# Duck boat, blind or no blind?



## deadduck (Jul 21, 2009)

I just got a duck boat and just equipped it with a flip of muddy buddy blind. I have not yet used it. I was just wondering if it is better to ditch the boat and hide in the weeds or hunt out of the boat with the blind?

What do the rest of you with a boat do? Hunt with a blind on your boat? Or do you haul everything out in the boat, and then ditch the boat and hunt in the phrag?

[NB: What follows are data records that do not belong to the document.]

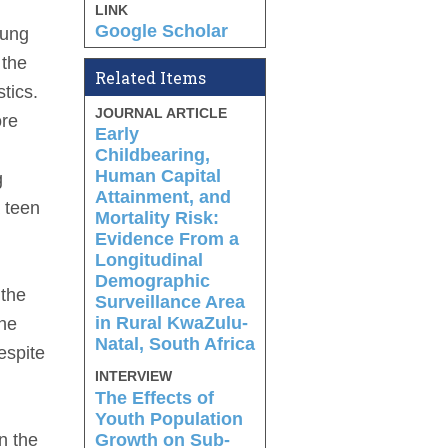
LINK
Google Scholar
oung
 the
Related Items
tics.
JOURNAL ARTICLE
ore
Early
Childbearing,
Human Capital
g
Attainment, and
a teen
Mortality Risk:
Evidence From a
Longitudinal
Demographic
 the
Surveillance Area
in Rural KwaZulu-
the
Natal, South Africa
espite
INTERVIEW
The Effects of
Youth Population
Growth on Sub-
n the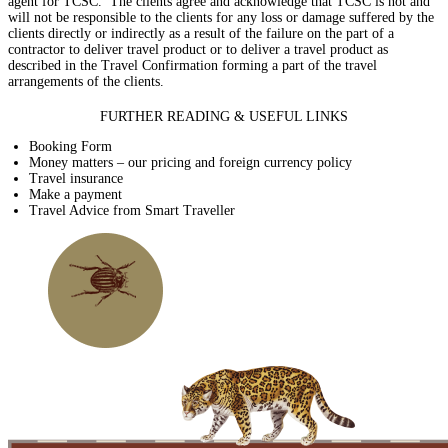
agent for TCSC. The clients agree and acknowledge that TCSC is not and
will not be responsible to the clients for any loss or damage suffered by the
clients directly or indirectly as a result of the failure on the part of a
contractor to deliver travel product or to deliver a travel product as
described in the Travel Confirmation forming a part of the travel
arrangements of the clients.
FURTHER READING & USEFUL LINKS
Booking Form
Money matters – our pricing and foreign currency policy
Travel insurance
Make a payment
Travel Advice from Smart Traveller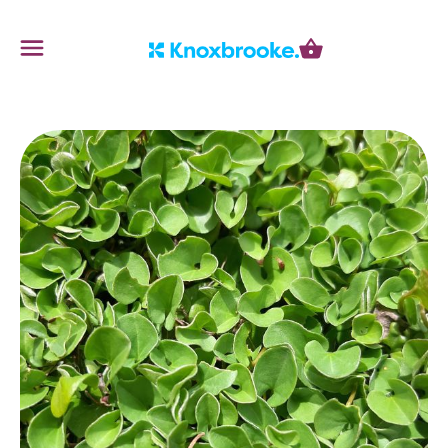
Knoxbrooke Nursery
Menu
Cart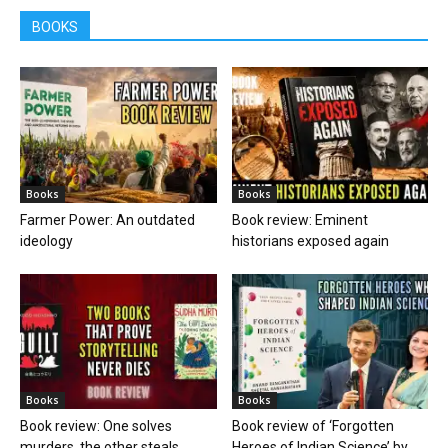
BOOKS
Books
Books
Farmer Power: An outdated
Book review: Eminent
ideology
historians exposed again
Books
Books
Book review: One solves
Book review of ‘Forgotten
murders, the other steals
Heroes of Indian Science’ by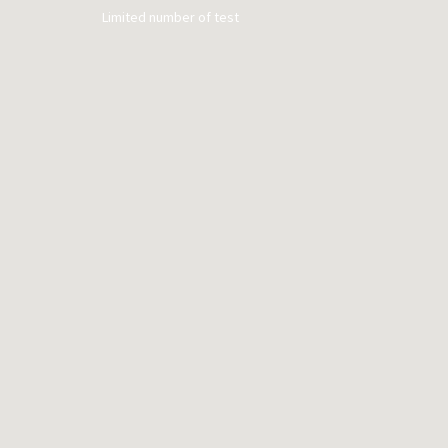
Limited number of test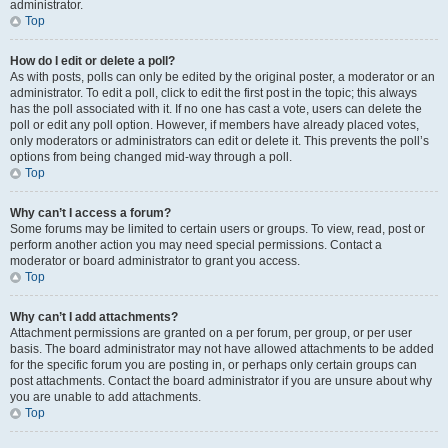
administrator.
Top
How do I edit or delete a poll?
As with posts, polls can only be edited by the original poster, a moderator or an
administrator. To edit a poll, click to edit the first post in the topic; this always
has the poll associated with it. If no one has cast a vote, users can delete the
poll or edit any poll option. However, if members have already placed votes,
only moderators or administrators can edit or delete it. This prevents the poll’s
options from being changed mid-way through a poll.
Top
Why can’t I access a forum?
Some forums may be limited to certain users or groups. To view, read, post or
perform another action you may need special permissions. Contact a
moderator or board administrator to grant you access.
Top
Why can’t I add attachments?
Attachment permissions are granted on a per forum, per group, or per user
basis. The board administrator may not have allowed attachments to be added
for the specific forum you are posting in, or perhaps only certain groups can
post attachments. Contact the board administrator if you are unsure about why
you are unable to add attachments.
Top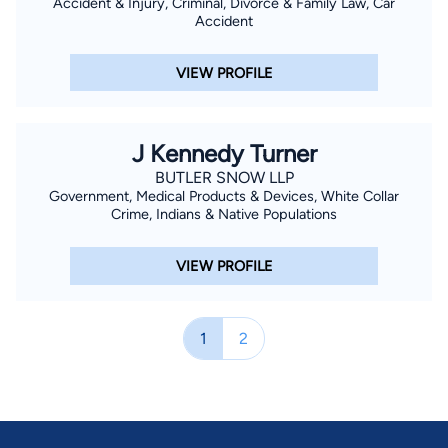
Accident & Injury, Criminal, Divorce & Family Law, Car
Accident
VIEW PROFILE
J Kennedy Turner
BUTLER SNOW LLP
Government, Medical Products & Devices, White Collar
Crime, Indians & Native Populations
VIEW PROFILE
1
2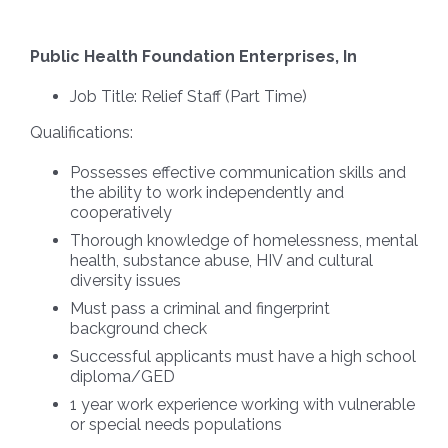
Public Health Foundation Enterprises, In
Job Title:
Relief Staff
(Part Time)
Qualifications:
Possesses effective communication skills and
the ability to work independently and
cooperatively
Thorough knowledge of homelessness, mental
health, substance abuse, HIV and cultural
diversity issues
Must pass a criminal and fingerprint
background check
Successful applicants must have a high school
diploma/GED
1 year work experience working with vulnerable
or special needs populations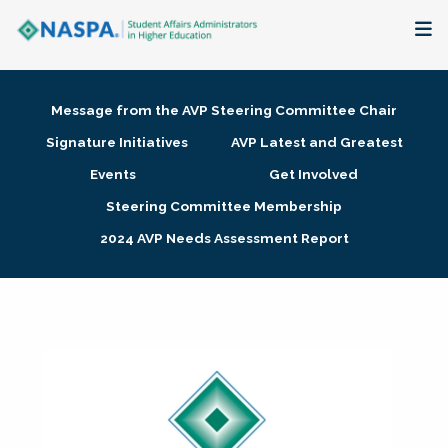
About
Message from the AVP Steering Committee Chair
Membership + Communities
Signature Initiatives
AVP Latest and Greatest
Events
Get Involved
Events + Online Learning
Steering Committee Membership
2024 AVP Needs Assessment Report
Research + Publications
Key Initiatives
The Latest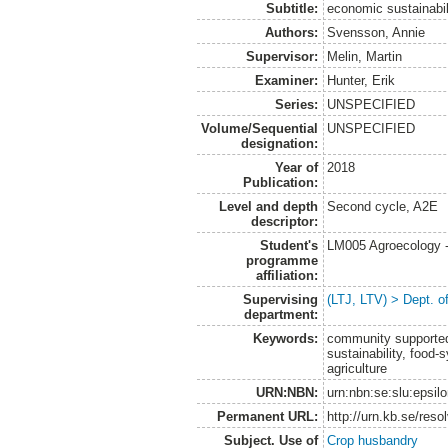
Subtitle:
economic sustainabi
Authors:
Svensson, Annie
Supervisor:
Melin, Martin
Examiner:
Hunter, Erik
Series:
UNSPECIFIED
Volume/Sequential
UNSPECIFIED
designation:
Year of
2018
Publication:
Level and depth
Second cycle, A2E
descriptor:
Student's
LM005 Agroecology 
programme
affiliation:
Supervising
(LTJ, LTV) > Dept. 
department:
Keywords:
community supported
sustainability, food-
agriculture
URN:NBN:
urn:nbn:se:slu:epsil
Permanent URL:
http://urn.kb.se/res
Subject. Use of
Crop husbandry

Im just looking for the pros and cons


----------



## hoghunter011583 (Jul 21, 2008)

I like hunting from a clump of weeds. I like to use the boat to get me deep and then cover it with phrag and stand in the weeds. If it is later in the season I like to lay in my canoe and cover it with weeds and pass shoot divers. I've hunted out of a ton of boat blinds and I've not found one that will consistantly fool late season puddle ducks.


----------



## manzquad (Feb 10, 2010)

Why stand in the water if you dont have to? When it gets freezing you can put a heater on the floor. Oh yea the b.i.l.'s boat has a floor kit, sure makes it nice.


----------



## king eider (Aug 20, 2009)

i ditch the boat and hunt from the grass... i used to hunt from the boat, but found more success when i got away from the bulky crappy boat hide. i havent really hunted to much in heavy Phrag patches. easy to hide in that stuff i guess.
anyhow, good luck at whatever you do!!


----------



## 357bob (Sep 30, 2007)

I have had at least 5 different blinds on my boat and every time I change it I find myself making it shorter than the one before. The biggest problem other than height has been the top. If you could see down on the blind I am pretty sure it looks like a big black hole. My latest blind has a flip top which, last year, proved very effective. However at times you will find if you just leave the blind down and hide anything bright you can just sit on the fllor and it actually works better.


----------



## Fowlmouth (Oct 4, 2008)

I don't put my blind on the boat until November when the cattails and weeds have changed color to match my blind. I just hide it in the phrag and have never had a problem shooting birds, and it's much easier for my labrador to see the birds hit the water instead of doing blind retrieves all day.


----------



## KennyC (Apr 28, 2010)

This is my 1st year hunting Ducks. I have watched a lot of shows and videos about where and how they hunt. I have been out a couple of times this year and hunted from the weeds and frag. It seems to me that ground hunting is a better option and to use a boat as a transporter would be a much better option. I would like to think that the boat that I have is a good one for hunting waterfowl but as we all know the ducks don't always fall right where they are shot, so I would think to be able to walk and search would be a much better option. Just my opinion.


----------